Activity:
For every line in the entries that contains "haar", show the whole line.

Dataset entries:
= Beginning of Section =

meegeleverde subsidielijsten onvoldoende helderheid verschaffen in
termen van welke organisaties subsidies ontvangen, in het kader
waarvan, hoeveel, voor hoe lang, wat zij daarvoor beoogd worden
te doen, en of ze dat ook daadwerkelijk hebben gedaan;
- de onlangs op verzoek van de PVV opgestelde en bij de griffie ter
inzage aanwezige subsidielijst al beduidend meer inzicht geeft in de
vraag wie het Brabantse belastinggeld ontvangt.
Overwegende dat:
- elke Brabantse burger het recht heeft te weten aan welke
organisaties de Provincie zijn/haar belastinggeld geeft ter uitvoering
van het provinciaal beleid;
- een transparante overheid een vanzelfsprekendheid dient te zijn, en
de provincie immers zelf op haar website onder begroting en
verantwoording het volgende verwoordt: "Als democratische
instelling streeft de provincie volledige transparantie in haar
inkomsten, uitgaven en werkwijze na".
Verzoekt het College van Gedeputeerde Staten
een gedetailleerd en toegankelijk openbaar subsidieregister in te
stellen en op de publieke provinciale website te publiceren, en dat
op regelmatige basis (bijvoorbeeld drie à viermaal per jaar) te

= End of Section =

Solution:
organisaties de Provincie zijn/haar belastinggeld geeft ter uitvoering
de provincie immers zelf op haar website onder begroting en
instelling streeft de provincie volledige transparantie in haar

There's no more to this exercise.